4. Что в бытность свою начштаба СКВО готовил восстание на Северном Кавказе.

5. Что все годы службы в Красной Армии проводил вредительство, где только мог.

Верховскому грозили неминуемым расстрелом в случае дальнейшего запирательства, обещая дать всего лишь 3–4 года тюрьмы, если он станет на колени перед партией и «разоружится», то есть признается в инкриминируемых ему преступлениях, и попросит прощения. Следователь Николаев не раз обещал согнуть его в бараний рог и заставить на коленях умолять о пощаде. Такое продолжалось в течение одиннадцати месяцев.
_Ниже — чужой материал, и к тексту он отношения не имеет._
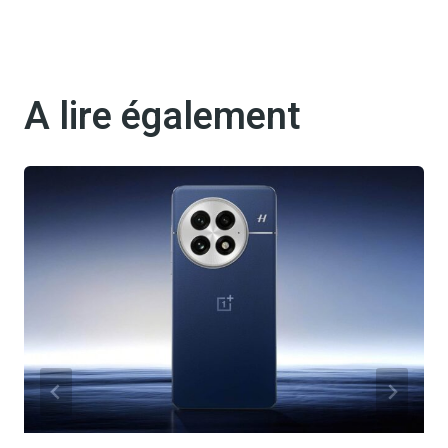
A lire également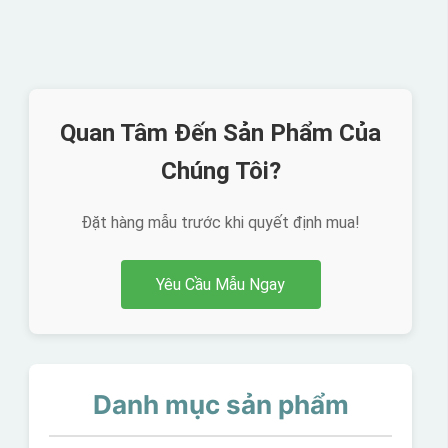
Quan Tâm Đến Sản Phẩm Của
Chúng Tôi?
Đặt hàng mẫu trước khi quyết định mua!
Yêu Cầu Mẫu Ngay
Danh mục sản phẩm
Характерно заявление одного из руководителей ОГПУ (не самого крупного калибра) Иванова на жалобу Верховского о незаконных методах следствия: «Мы сами законы писали, сами и исполняем!» Комментарии здесь, очевидно, совершенно излишни.

Верховский возлагал большие надежды на органы прокуратуры, однако в ходе трех посещений его прокурором (по жалобам о грубом нарушении законов следователями ОГПУ) он утвердился в мысли, что с этой стороны облегчения своей участи ему ожидать не следует. Морально-психологическое состояние его было исключительно тяжелым: постановлением Коллегии ОГПУ от 18 июля 1931 года он за «антисоветскую деятельность» приговорен к высшей мере наказания – расстрелу. В смертниках Верховский ходил почти пять месяцев, когда в начале декабря 1931 года тот же судебный орган заменил ему смертную казнь заключением в концлагерь сроком на 10 лет.
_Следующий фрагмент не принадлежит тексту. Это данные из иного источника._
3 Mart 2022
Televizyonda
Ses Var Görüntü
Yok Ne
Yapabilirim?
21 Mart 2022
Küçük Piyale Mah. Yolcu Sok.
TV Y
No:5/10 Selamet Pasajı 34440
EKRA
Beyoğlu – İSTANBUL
Из Лефортово Верховского переводят в третье по счету место заключения – в Ярославский изолятор особого назначения. Вот как описывает все это сам А.И. Верховский: «…После 11 месяцев следствия во внутреннем изоляторе ОГПУ меня перевели в Ярославль… Я был посажен в одиночку, лишен всякого общения с семьей и даже с другими заключенными. Тюремный режим был нарочно продуман так, чтобы обратить его в моральную пытку. Запрещалось все, вплоть до возможности подойти к окну, кормить птиц и даже петь хотя бы вполголоса. В тюрьме были случаи сумасшествия, повешения и т.п.»[125].

Единственное, что Верховскому разрешили в Ярославле, и то по его многочисленным предыдущим просьбам к наркому Ворошилову, так это писать научные труды. Писал их бывший генерал-майор в угнетающей его атмосфере тюрьмы, в перерывах между изнуряющими допросами, писал в надежде, что его творения достойно будут оценены «там, наверху» (в ЦК ВКП(б) и наркомате по военным и морским делам, а их автора освободят, из заключения. Время от времени при допросах следователь давал понять, что все может измениться в лучшую сторону, если у Верховского будет «что-нибудь новое».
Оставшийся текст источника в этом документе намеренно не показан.